New Zealand 281 for 8 (Phillips 63*, Williamson 53, Conway 52, Salman 2-42) beat Pakistan 280 for 9 (Fakhar 101, Rizwan 77, Southee 3-56) by two wickets
Despite an upset stomach, Phillips cracked four fours and sixes each to dramatically turn the match in a matter of a few overs. New Zealand required 75 off the last 69 balls when he chipped Mohammad Wasim over mid-on for four, before swinging Haris Rauf for six over deep midwicket next over. And when Wasim tried the slower ball soon after, it was deposited wide of long-on for six more.

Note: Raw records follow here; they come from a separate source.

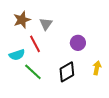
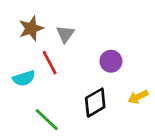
yellow arrow: (97, 68) -> (138, 97), turned -128
green line: (33, 72) -> (47, 120), moved

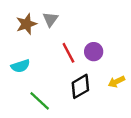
gray triangle: (65, 34) -> (50, 19), moved
red line: (50, 63) -> (68, 53), moved

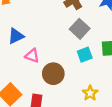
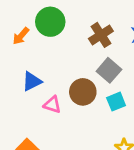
brown circle: (53, 74) -> (83, 92), moved

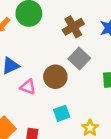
cyan square: (116, 102) -> (62, 113), moved

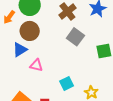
brown circle: (55, 77) -> (30, 31), moved

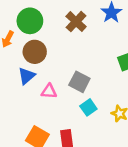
gray square: (75, 37) -> (79, 82), moved

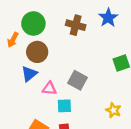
brown cross: (76, 22) -> (76, 25), turned -30
cyan square: (88, 107) -> (64, 106), moved, turned 32

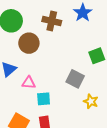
brown circle: (37, 52) -> (29, 43), moved
gray square: (77, 80) -> (75, 79), moved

Had that been taken, New Zealand would have been left in a tricky situation, with only Mitchell Santner and the tail to get 35 runs from seven overs with three wickets in hand. The feeling of what-could-have-been may well have lingered in the opposition’s mind as they watched Phillips hit the winning runs.

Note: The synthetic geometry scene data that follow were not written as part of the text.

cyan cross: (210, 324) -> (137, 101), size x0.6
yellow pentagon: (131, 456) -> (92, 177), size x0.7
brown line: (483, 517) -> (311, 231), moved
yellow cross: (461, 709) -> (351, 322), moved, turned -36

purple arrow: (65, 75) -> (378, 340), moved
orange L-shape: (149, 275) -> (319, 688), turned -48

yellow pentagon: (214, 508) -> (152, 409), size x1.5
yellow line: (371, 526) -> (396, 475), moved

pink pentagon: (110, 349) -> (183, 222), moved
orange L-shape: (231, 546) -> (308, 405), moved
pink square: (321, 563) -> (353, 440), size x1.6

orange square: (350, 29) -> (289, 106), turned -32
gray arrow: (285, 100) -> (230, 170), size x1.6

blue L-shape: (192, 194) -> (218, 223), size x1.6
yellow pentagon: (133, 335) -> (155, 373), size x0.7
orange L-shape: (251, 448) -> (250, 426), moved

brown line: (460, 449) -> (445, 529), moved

Fakhar hundred, Rizwan fifty in vain
Pakistan had lost Shan Masood – playing his first ODI since March 2019 – and Babar Azam early, when Williamson reviewed a not-out decision against Masood and Latham stumped Babar for the third time in as many matches. Williamson seemed to be the only one who believed Masood had edged behind, before Babar played for the turn and lost his balance in the crease.
That meant Fakhar and Rizwan had to start from scratch. Williamson had introduced spin as early as the fifth over, with Fakhar deciding to break the shackles when he tickled and punched Santner for fours in the tenth. Overall though, the left-hander was happy just to nudge it around while Rizwan was busier at the crease.

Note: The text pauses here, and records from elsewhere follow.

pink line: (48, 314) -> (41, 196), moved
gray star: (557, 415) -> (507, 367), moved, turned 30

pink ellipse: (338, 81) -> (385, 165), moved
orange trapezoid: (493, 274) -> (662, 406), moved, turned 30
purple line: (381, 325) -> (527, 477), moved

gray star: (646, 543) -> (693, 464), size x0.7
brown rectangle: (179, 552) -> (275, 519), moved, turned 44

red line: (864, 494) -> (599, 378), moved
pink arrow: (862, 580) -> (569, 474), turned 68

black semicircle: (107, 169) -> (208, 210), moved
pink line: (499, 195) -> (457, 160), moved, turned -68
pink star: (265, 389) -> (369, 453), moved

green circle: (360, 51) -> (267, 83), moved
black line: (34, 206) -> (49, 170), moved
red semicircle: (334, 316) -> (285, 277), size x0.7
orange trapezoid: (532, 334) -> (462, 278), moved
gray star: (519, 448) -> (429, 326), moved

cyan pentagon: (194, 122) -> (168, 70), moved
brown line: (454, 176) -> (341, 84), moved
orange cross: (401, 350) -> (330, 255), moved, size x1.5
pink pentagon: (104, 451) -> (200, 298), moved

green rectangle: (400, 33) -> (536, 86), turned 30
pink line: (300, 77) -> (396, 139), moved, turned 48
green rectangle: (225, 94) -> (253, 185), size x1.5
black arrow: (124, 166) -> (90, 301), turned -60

And once Rizwan fell in the 34th over, New Zealand’s substitute fielders played a part in nearly all of the wickets to fall from there on: Henry Nicholls ran Fakhar and Haris Sohail out, and caught Mir at deep midwicket and Doug Bracewell sent Salman back 45 when the batter holed out to deep square leg. As if to return the favour, it was Pakistan’s substitute Tayyab Tahir, who ran Finn Allen out to give his side a breakthrough.
But eventually, Phillips would have the final say, putting into oblivion Fakhar’s century, Rizwan’s attacking knock and perhaps everything else that had happened on the tour.